EXERCISE GOAL: Leave the pictures aside and copy all the data exactly.

BEGIN SUPPLIED DATA

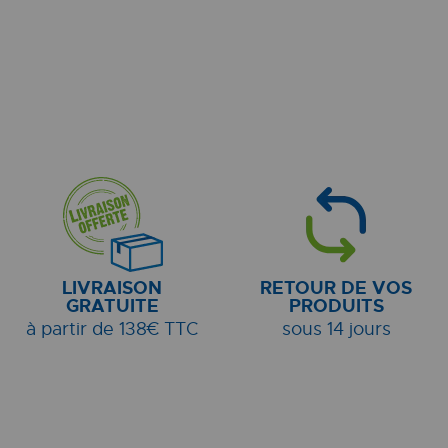
LIVRAISON
RETOUR DE VOS
GRATUITE
PRODUITS
à partir de 138€ TTC
sous 14 jours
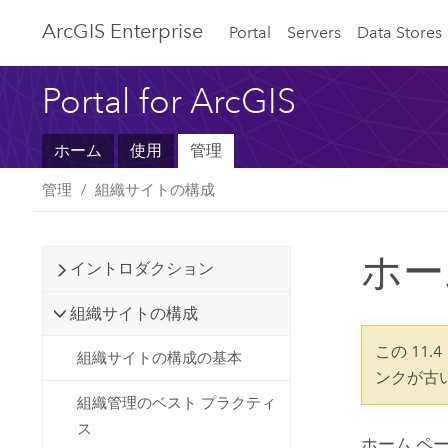
ArcGIS Enterprise
Portal
Servers
Data Stores
Portal for ArcGIS
ホーム
使用
管理
管理
組織サイトの構成
ホー
イントロダクション
組織サイトの構成
この 11
組織サイトの構成の基本
ンクが古
組織管理のベスト プラクティ
ス
ホーム ペ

END SUPPLIED DATA

TASK RESPONSE:
LIVRAISON
RETOUR DE VOS
GRATUITE
PRODUITS
à partir de 138€ TTC
sous 14 jours
ArcGIS Enterprise
Portal
Servers
Data Stores
Portal for ArcGIS
ホーム
使用
管理
管理
組織サイトの構成
ホー
イントロダクション
組織サイトの構成
この 11
組織サイトの構成の基本
ンクが古
組織管理のベスト プラクティ
ス
ホーム ペ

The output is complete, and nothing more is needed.